Alan Dell, born Alan Creighton Mandell (20 March 1924 – 18 August 1995), was a BBC radio broadcaster, associated in particular with dance band music of the 1920s, 1930s and early 1940s.

== Formative years ==
Dell was born in Cape Town, South Africa, son of Creighton Mandell, of Johannesburg, and graduated from Kearsney College in Natal. He joined the South African Broadcasting Corporation in 1943, introducing for several years a programme called Rhythm Club. Moving to England in the 1950s, Dell worked on Radio Luxembourg (which then had recording studios in London), the BBC Light Programme and its successor Radio 2, until shortly before his death, aged 71.

== The Dance Band Days ==
Dell's most celebrated programme, The Dance Band Days, ran from 1969 (initially on Radio 1) until 1995 and, in later years, did so in a sequence on Monday evenings with Dell's "other side", The Big Band Sound. The former included recordings by the likes of Jack Hylton, Ambrose, Henry Hall, Geraldo and other British dance band leaders. The main elements of these programmes were retained for a number of years after Dell's death, in a Sunday night programme introduced on Radio 2 by Malcolm Laycock. DJ John Peel, known for his promotion of progressive rock and other cutting-edge music, was an admirer of Dell's broadcasting style and regularly pointed his listeners to Dell's dance-band show.

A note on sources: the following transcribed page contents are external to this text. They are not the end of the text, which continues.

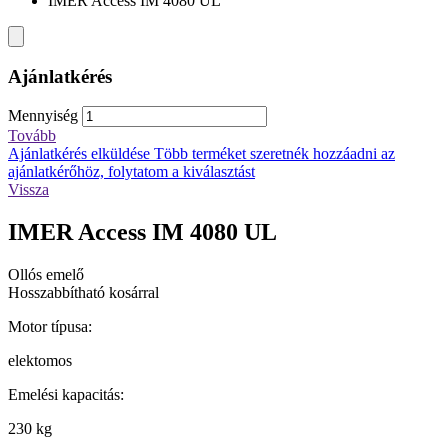
IMER Access IM 4080 UL
Ajánlatkérés
Mennyiség
Tovább
Ajánlatkérés elküldése
Több terméket szeretnék hozzáadni az
ajánlatkérőhöz, folytatom a kiválasztást
Vissza
IMER Access IM 4080 UL
Ollós emelő
Hosszabbítható kosárral
Motor típusa:
elektomos
Emelési kapacitás:
230 kg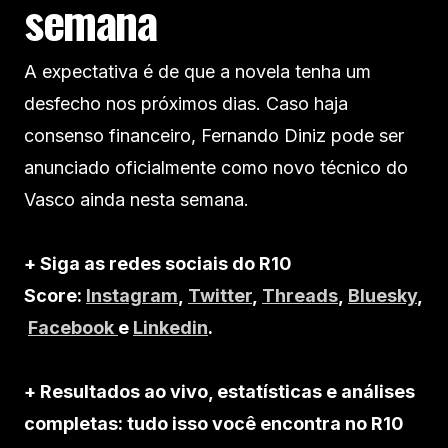
semana
A expectativa é de que a novela tenha um
desfecho nos próximos dias. Caso haja
consenso financeiro, Fernando Diniz pode ser
anunciado oficialmente como novo técnico do
Vasco ainda nesta semana.
+ Siga as redes sociais do R10
Score:
Instagram
,
Twitter
,
Threads
,
Bluesky
,
Facebook
e
Linkedin
.
+ Resultados ao vivo, estatísticas e análises
completas: tudo isso você encontra no R10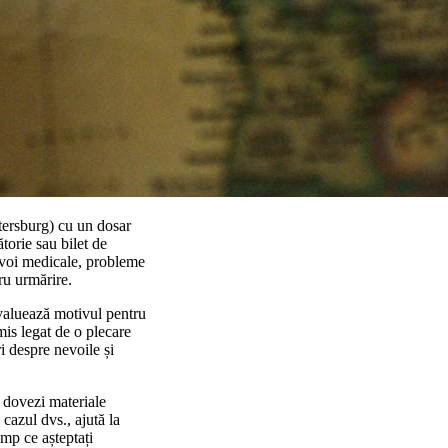
etersburg) cu un dosar
torie sau bilet de
nevoi medicale, probleme
tru urmărire.
 evaluează motivul pentru
mis legat de o plecare
ri despre nevoile și
i dovezi materiale
cazul dvs., ajută la
imp ce așteptați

== Other work for the BBC ==
Though Dell mostly presented programmes of music from the dance band and swing eras, he was also an early presenter of Pick of the Pops in 1956 and, in his later years, of Sounds Easy, a Sunday afternoon programme on Radio 2 which was notable for its attention to the recordings of Frank Sinatra and Peggy Lee (both of whom he pre-deceased) and Henry Mancini with the "Mancini moment". Dell won a 1983 Grammy Award in the Best Historical Album category for The Tommy Dorsey/Frank Sinatra Sessions - Vols. 1, 2 & 3. Dell provided the sleeve notes for the mid-1980 British EMI CD re-releases of Sinatra's records, and Dance Bands UK (1988), a BBC compact disc of stereophonic transfers by sound engineer, Robert Parker (1936–2004) for the Australian Broadcasting Corporation.